Interaction between the Msh2 and Msh6 Nucleotide-binding Sites in the Saccharomyces cerevisiae Msh2-Msh6 Complex

• Published in: The Journal of biological chemistry Vol. 285; no. 12; pp. 9301 - 9310
• Main Authors: Hargreaves, Victoria V., Shell, Scarlet S., Mazur, Dan J., Hess, Martin T., Kolodner, Richard D.
• Format: Journal Article
• Language: English
• Published: United States Elsevier Inc 19.03.2010; American Society for Biochemistry and Molecular Biology
• Subjects: Adenosine Triphosphate - chemistry; ATPases; Binding Sites; Cross-Linking Reagents - chemistry; DNA and Chromosomes; DNA Repair; DNA Replication; DNA-Binding Proteins - chemistry; DNA-Binding Proteins - metabolism; Enzymology; Gene Expression Regulation, Fungal; Models, Biological; Models, Genetic; Models, Molecular; Mutagenesis Mechanisms; Mutation; MutS Homolog 2 Protein - chemistry; MutS Homolog 2 Protein - metabolism; Nucleic Acid Enzymology; Nucleotides - chemistry; Protein Binding; Protein Conformation; Saccharomyces cerevisiae; Saccharomyces cerevisiae - metabolism; Saccharomyces cerevisiae Proteins - chemistry; Saccharomyces cerevisiae Proteins - metabolism; Surface Plasmon Resonance; Mutagenesis Mechanisms; DNA Replication; Nucleic Acid Enzymology; ATPases; DNA Repair
• ISSN: 0021-9258; 1083-351X
• DOI: 10.1074/jbc.M109.096388

Indirect evidence has suggested that the Msh2-Msh6 mispair-binding complex undergoes conformational changes upon binding of ATP and mispairs, resulting in the formation of Msh2-Msh6 sliding clamps and licensing the formation of Msh2-Msh6-Mlh1-Pms1 ternary complexes.
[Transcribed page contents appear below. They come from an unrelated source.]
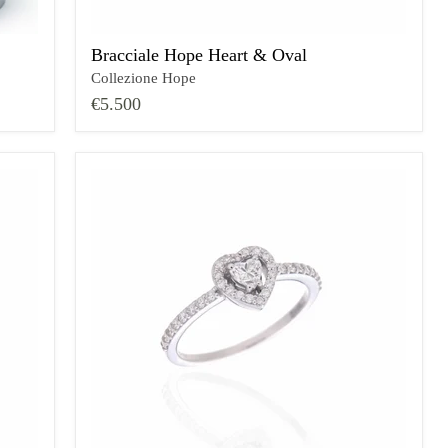
Bracciale Hope Heart & Oval
Collezione Hope
€5.500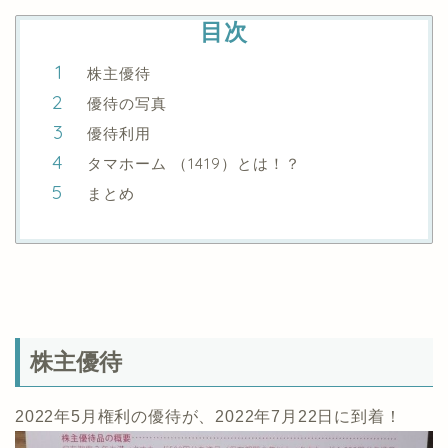
目次
株主優待
優待の写真
優待利用
タマホーム （1419）とは！？
まとめ
株主優待
2022年5月権利の優待が、2022年7月22日に到着！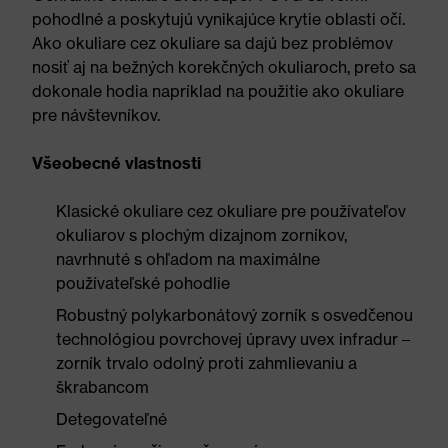
pohodlné a poskytujú vynikajúce krytie oblasti očí.
Ako okuliare cez okuliare sa dajú bez problémov
nosiť aj na bežných korekčných okuliaroch, preto sa
dokonale hodia napríklad na použitie ako okuliare
pre návštevníkov.
Všeobecné vlastnosti
Klasické okuliare cez okuliare pre používateľov
okuliarov s plochým dizajnom zorníkov,
navrhnuté s ohľadom na maximálne
používateľské pohodlie
Robustný polykarbonátový zorník s osvedčenou
technológiou povrchovej úpravy uvex infradur –
zorník trvalo odolný proti zahmlievaniu a
škrabancom
Detegovateľné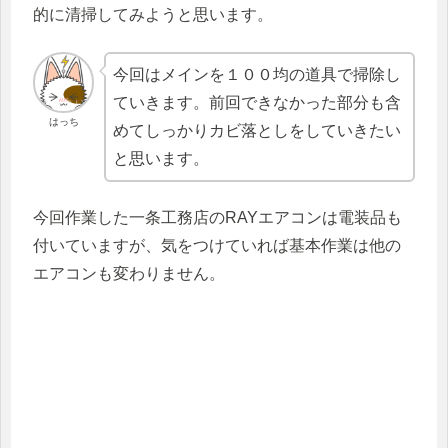
的に清掃してみようと思います。
今回はメインを１００均の道具で掃除し
ていきます。前回できなかった部分も含
はっち
めてしっかりカビ落としをしていきたい
と思います。
今回作業した一条工務店のRAYエアコンは電装品も
付いていますが、気をつけていれば基本作業は他の
エアコンも変わりません。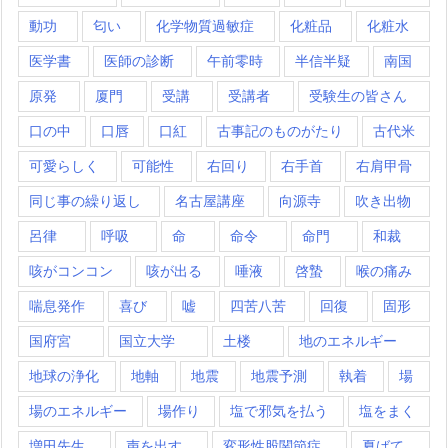
動功
匂い
化学物質過敏症
化粧品
化粧水
医学書
医師の診断
午前零時
半信半疑
南国
原発
厦門
受講
受講者
受験生の皆さん
口の中
口唇
口紅
古事記のものがたり
古代米
可愛らしく
可能性
右回り
右手首
右肩甲骨
同じ事の繰り返し
名古屋講座
向源寺
吹き出物
呂律
呼吸
命
命令
命門
和裁
咳がコンコン
咳が出る
唾液
啓蟄
喉の痛み
喘息発作
喜び
嘘
四苦八苦
回復
固形
国府宮
国立大学
土楼
地のエネルギー
地球の浄化
地軸
地震
地震予測
執着
場
場のエネルギー
場作り
塩で邪気を払う
塩をまく
増田先生
声を出す
変形性股関節症
夏ばて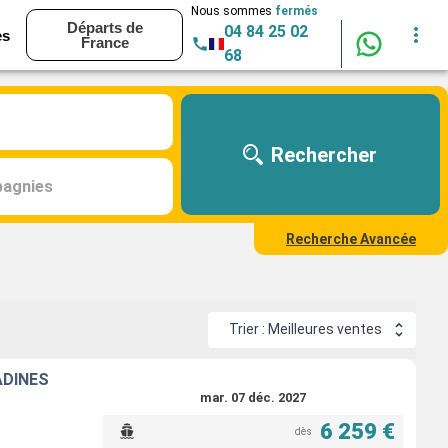
Nous sommes
fermés
Départs de
04 84 25 02
es
France
68
Rechercher
agnies
Recherche Avancée
Trier : Meilleures ventes
ADINES
mar. 07 déc. 2027
6 259 €
dès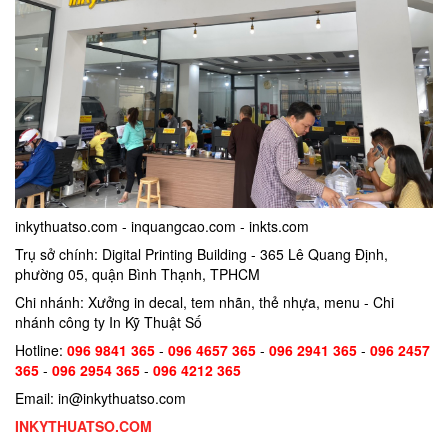
inkythuatso.com - inquangcao.com - inkts.com
Trụ sở chính: Digital Printing Building - 365 Lê Quang Định,
phường 05, quận Bình Thạnh, TPHCM
Chi nhánh: Xưởng in decal, tem nhãn, thẻ nhựa, menu - Chi
nhánh công ty In Kỹ Thuật Số
Hotline:
096 9841 365
-
096 4657 365
-
096 2941 365
-
096 2457
365
-
096 2954 365
-
096 4212 365
Email: in@inkythuatso.com
INKYTHUATSO.COM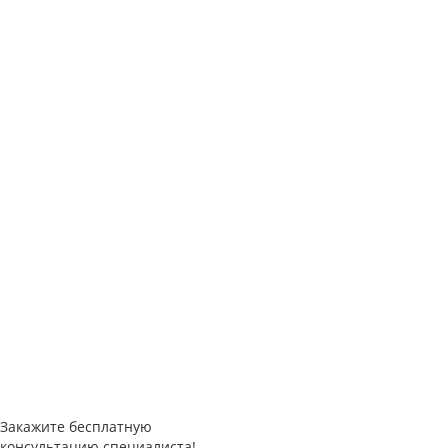
Закажите
бесплатную
консультацию специалиста!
Here, we have studied eight mutant Msh2-Msh6 complexes with defective responses to nucleotide binding and/or mispair binding and used them to study the conformational changes required for sliding clamp formation and ternary complex assembly. ATP binding to the Msh6 nucleotide-binding site results in a conformational change that allows binding of ATP to the Msh2 nucleotide-binding site, although ATP binding to the two nucleotide-binding sites appears to be uncoupled in some mutant complexes. The formation of Msh2-Msh6-Mlh1-Pms1 ternary complexes requires ATP binding to only the Msh6 nucleotide-binding site, whereas the formation of Msh2-Msh6 sliding clamps requires ATP binding to both the Msh2 and Msh6 nucleotide-binding sites. In addition, the properties of the different mutant complexes suggest that distinct conformational states mediated by communication between the Msh2 and Msh6 nucleotide-binding sites are required for the formation of ternary complexes and sliding clamps.